## WORK TASK
Beginning with the first line of the entries below, quote each line until you reach and include the line with "will be back to the hybrid mode in November!".

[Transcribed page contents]
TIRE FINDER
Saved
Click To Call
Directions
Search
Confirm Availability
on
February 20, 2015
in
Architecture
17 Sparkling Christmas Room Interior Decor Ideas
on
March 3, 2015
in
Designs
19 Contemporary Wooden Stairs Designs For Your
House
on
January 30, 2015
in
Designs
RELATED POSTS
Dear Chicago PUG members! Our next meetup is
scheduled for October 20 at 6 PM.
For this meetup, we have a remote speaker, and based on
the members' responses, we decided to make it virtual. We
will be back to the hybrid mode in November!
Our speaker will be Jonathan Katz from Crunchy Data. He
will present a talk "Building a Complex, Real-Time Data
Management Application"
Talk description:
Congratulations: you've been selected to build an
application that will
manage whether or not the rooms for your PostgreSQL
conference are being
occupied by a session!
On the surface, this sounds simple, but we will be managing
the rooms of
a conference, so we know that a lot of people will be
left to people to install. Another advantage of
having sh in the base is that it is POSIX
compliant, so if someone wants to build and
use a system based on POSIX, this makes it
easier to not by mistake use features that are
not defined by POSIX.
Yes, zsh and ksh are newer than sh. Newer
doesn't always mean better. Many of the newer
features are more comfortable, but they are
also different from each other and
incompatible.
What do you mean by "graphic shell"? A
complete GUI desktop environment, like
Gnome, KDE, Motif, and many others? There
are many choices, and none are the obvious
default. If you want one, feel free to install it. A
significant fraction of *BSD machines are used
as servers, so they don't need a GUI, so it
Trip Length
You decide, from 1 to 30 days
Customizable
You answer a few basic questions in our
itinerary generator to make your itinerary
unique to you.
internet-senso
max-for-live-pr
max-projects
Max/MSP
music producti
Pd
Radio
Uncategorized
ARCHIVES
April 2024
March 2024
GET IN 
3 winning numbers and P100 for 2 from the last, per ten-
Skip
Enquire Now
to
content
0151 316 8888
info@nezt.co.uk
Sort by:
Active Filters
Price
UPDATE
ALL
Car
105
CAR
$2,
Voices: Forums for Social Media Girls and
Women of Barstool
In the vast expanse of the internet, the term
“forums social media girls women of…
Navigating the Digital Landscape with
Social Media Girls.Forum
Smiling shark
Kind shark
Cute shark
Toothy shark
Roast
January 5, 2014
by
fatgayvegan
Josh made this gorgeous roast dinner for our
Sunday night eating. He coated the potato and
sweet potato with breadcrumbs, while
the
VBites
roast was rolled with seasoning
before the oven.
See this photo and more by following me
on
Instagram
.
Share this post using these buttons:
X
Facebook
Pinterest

## TASK OUTPUT
TIRE FINDER
Saved
Click To Call
Directions
Search
Confirm Availability
on
February 20, 2015
in
Architecture
17 Sparkling Christmas Room Interior Decor Ideas
on
March 3, 2015
in
Designs
19 Contemporary Wooden Stairs Designs For Your
House
on
January 30, 2015
in
Designs
RELATED POSTS
Dear Chicago PUG members! Our next meetup is
scheduled for October 20 at 6 PM.
For this meetup, we have a remote speaker, and based on
the members' responses, we decided to make it virtual. We
will be back to the hybrid mode in November!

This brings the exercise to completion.